▸ **Dataset**:

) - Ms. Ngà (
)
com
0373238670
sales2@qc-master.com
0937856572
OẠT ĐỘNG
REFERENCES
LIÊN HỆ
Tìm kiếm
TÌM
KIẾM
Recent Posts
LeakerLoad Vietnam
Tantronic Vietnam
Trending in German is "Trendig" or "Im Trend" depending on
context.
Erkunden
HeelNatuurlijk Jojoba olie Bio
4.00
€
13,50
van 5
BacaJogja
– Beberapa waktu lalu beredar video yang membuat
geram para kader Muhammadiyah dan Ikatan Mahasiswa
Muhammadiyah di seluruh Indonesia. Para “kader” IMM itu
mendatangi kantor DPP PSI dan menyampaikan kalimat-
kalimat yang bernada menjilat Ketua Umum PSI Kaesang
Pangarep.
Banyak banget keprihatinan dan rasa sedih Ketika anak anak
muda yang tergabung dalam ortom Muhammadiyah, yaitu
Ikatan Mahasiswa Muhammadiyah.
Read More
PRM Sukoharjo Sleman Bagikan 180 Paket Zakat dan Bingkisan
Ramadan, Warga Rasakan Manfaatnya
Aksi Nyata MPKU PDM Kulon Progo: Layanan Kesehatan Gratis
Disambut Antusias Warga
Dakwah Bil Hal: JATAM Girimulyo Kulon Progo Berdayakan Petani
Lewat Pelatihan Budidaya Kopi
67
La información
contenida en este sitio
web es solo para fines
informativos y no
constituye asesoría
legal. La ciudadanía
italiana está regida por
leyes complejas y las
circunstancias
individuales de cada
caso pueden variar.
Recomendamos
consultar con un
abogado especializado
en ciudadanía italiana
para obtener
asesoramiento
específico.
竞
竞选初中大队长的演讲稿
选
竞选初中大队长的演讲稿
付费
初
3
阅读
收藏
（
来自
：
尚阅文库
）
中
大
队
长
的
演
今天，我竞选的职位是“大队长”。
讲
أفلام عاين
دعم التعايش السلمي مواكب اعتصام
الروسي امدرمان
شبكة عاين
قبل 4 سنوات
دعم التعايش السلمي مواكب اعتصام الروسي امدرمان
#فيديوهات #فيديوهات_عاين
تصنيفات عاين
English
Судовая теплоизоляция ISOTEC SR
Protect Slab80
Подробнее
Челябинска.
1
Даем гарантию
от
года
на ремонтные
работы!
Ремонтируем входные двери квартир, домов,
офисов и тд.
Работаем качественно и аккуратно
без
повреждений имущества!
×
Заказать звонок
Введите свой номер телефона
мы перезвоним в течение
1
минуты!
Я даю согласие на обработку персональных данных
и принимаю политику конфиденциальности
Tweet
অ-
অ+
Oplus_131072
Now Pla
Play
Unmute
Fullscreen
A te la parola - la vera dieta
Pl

==

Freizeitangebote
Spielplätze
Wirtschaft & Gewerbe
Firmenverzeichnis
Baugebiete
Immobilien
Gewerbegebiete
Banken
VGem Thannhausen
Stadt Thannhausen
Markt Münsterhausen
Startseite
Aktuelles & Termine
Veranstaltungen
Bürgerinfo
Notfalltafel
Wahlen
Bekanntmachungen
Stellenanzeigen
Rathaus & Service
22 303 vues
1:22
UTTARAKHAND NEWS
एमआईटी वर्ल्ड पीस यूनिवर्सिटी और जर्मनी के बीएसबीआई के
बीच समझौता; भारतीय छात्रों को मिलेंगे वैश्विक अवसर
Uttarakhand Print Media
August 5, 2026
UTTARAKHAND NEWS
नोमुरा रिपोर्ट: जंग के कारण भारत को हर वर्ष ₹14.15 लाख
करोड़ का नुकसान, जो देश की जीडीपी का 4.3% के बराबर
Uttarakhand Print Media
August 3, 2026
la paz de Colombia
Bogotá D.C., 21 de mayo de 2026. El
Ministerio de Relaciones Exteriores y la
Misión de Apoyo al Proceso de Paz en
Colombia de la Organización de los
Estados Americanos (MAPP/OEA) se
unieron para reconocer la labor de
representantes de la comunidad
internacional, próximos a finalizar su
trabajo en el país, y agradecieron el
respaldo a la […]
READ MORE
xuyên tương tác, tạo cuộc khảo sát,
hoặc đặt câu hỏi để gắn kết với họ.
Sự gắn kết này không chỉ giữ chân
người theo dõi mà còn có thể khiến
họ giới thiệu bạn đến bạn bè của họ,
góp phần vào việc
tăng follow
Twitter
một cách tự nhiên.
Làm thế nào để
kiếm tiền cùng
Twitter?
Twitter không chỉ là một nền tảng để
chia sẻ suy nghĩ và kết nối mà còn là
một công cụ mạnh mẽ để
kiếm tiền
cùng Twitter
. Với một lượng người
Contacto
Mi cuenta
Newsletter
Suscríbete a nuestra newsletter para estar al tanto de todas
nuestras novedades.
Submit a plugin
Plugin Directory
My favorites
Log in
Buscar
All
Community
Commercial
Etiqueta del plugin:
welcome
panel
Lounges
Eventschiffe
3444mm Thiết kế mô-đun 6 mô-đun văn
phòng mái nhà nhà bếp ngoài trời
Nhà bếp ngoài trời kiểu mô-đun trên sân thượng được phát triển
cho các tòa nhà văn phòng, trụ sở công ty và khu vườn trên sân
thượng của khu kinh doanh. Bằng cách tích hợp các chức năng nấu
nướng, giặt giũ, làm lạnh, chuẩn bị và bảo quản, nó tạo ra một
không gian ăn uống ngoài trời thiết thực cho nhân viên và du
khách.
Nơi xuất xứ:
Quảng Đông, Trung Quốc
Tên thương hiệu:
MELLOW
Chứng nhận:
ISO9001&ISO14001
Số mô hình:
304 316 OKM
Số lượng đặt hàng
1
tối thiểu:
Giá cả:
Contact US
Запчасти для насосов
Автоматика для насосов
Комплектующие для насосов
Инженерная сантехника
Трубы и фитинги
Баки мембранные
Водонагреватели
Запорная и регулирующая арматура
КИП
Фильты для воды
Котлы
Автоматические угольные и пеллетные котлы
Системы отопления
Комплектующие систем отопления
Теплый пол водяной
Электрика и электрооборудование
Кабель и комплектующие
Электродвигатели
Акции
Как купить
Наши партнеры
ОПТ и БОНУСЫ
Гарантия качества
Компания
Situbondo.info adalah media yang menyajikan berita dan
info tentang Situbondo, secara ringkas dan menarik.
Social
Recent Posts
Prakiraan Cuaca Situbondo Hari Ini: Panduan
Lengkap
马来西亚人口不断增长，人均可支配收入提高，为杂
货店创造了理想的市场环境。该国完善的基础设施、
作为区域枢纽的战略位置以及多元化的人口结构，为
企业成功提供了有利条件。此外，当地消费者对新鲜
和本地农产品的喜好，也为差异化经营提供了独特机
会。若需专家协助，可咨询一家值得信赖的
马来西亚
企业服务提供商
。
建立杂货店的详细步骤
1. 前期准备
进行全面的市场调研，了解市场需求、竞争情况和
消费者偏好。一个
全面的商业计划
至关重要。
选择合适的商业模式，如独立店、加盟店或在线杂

▸ **Exercise goal**: Go to the line with "My favorites" in the entries above and repeat every line from there through the line with "Теплый пол водяной", exactly and with no other text.

▸ **Answer space**:
My favorites
Log in
Buscar
All
Community
Commercial
Etiqueta del plugin:
welcome
panel
Lounges
Eventschiffe
3444mm Thiết kế mô-đun 6 mô-đun văn
phòng mái nhà nhà bếp ngoài trời
Nhà bếp ngoài trời kiểu mô-đun trên sân thượng được phát triển
cho các tòa nhà văn phòng, trụ sở công ty và khu vườn trên sân
thượng của khu kinh doanh. Bằng cách tích hợp các chức năng nấu
nướng, giặt giũ, làm lạnh, chuẩn bị và bảo quản, nó tạo ra một
không gian ăn uống ngoài trời thiết thực cho nhân viên và du
khách.
Nơi xuất xứ:
Quảng Đông, Trung Quốc
Tên thương hiệu:
MELLOW
Chứng nhận:
ISO9001&ISO14001
Số mô hình:
304 316 OKM
Số lượng đặt hàng
1
tối thiểu:
Giá cả:
Contact US
Запчасти для насосов
Автоматика для насосов
Комплектующие для насосов
Инженерная сантехника
Трубы и фитинги
Баки мембранные
Водонагреватели
Запорная и регулирующая арматура
КИП
Фильты для воды
Котлы
Автоматические угольные и пеллетные котлы
Системы отопления
Комплектующие систем отопления
Теплый пол водяной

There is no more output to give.